[Information shown]
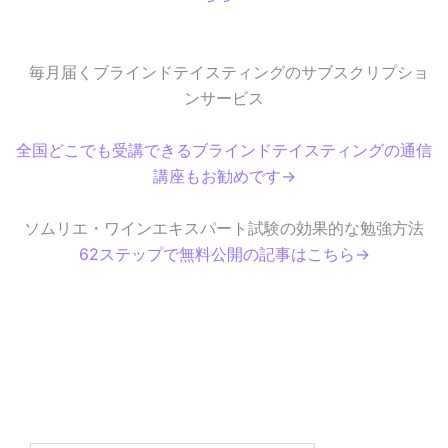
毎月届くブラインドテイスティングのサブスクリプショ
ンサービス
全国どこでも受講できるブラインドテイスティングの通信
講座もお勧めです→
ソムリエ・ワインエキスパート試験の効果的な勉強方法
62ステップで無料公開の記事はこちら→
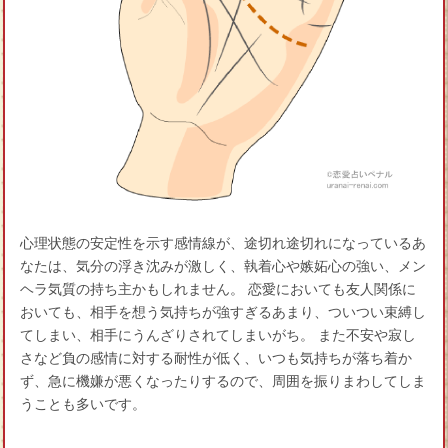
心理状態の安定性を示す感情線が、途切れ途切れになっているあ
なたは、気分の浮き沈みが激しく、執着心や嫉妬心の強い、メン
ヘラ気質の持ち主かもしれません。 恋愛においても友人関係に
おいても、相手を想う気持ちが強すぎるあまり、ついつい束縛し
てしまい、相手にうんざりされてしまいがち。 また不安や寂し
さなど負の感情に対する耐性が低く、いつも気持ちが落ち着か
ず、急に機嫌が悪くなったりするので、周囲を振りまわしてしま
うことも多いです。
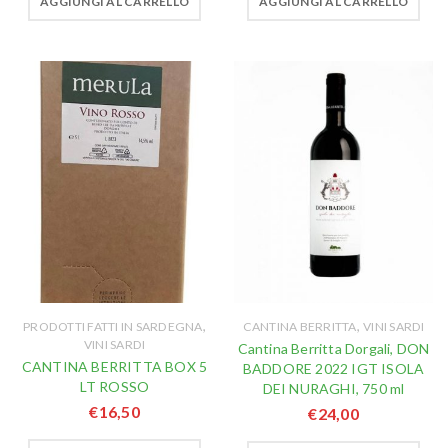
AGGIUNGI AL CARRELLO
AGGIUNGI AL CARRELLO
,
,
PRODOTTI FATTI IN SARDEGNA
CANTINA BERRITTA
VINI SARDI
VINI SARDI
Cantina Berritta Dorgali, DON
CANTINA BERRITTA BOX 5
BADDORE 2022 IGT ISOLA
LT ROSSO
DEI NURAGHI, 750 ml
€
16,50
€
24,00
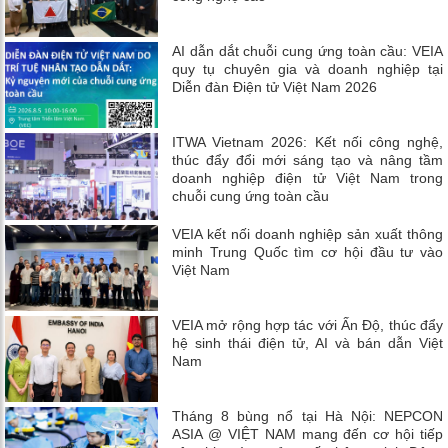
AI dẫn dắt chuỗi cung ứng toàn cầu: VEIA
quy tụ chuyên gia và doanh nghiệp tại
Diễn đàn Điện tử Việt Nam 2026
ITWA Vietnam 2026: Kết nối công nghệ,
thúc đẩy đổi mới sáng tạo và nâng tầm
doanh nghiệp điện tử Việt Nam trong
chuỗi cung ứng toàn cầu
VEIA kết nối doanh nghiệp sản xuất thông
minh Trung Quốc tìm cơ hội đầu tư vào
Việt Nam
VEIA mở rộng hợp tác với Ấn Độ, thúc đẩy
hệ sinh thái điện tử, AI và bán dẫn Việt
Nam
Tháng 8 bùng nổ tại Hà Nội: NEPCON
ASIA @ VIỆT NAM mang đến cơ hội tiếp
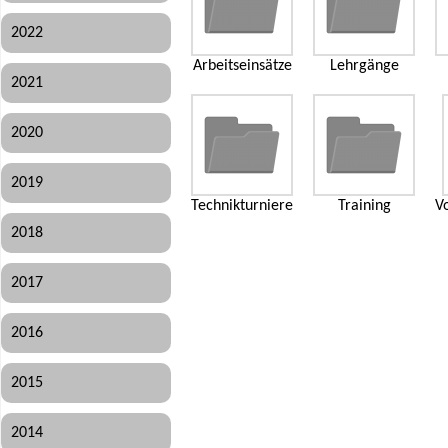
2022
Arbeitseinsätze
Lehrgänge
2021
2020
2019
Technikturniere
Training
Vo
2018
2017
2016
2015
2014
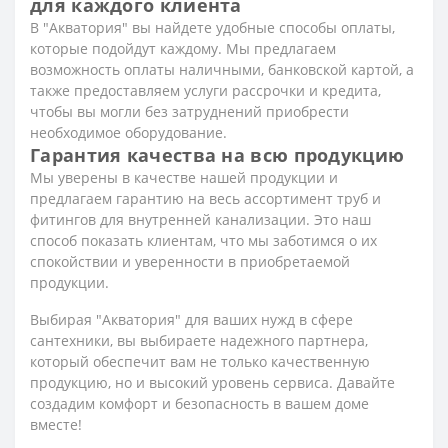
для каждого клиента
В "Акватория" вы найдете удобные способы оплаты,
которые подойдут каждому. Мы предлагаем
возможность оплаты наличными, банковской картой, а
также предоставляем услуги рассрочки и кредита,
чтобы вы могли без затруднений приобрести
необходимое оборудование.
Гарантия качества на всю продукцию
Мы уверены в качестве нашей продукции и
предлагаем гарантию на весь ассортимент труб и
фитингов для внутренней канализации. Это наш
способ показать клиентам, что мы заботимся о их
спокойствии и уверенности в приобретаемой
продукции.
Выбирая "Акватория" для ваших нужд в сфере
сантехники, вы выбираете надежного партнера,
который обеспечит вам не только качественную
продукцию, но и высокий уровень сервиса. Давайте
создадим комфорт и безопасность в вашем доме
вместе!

[Problem details] From the line containing "фитингов для внутренней канализации. Это наш" to the last line of the data above, copy each line exactly and add nothing.

[Answer section]
фитингов для внутренней канализации. Это наш
способ показать клиентам, что мы заботимся о их
спокойствии и уверенности в приобретаемой
продукции.
Выбирая "Акватория" для ваших нужд в сфере
сантехники, вы выбираете надежного партнера,
который обеспечит вам не только качественную
продукцию, но и высокий уровень сервиса. Давайте
создадим комфорт и безопасность в вашем доме
вместе!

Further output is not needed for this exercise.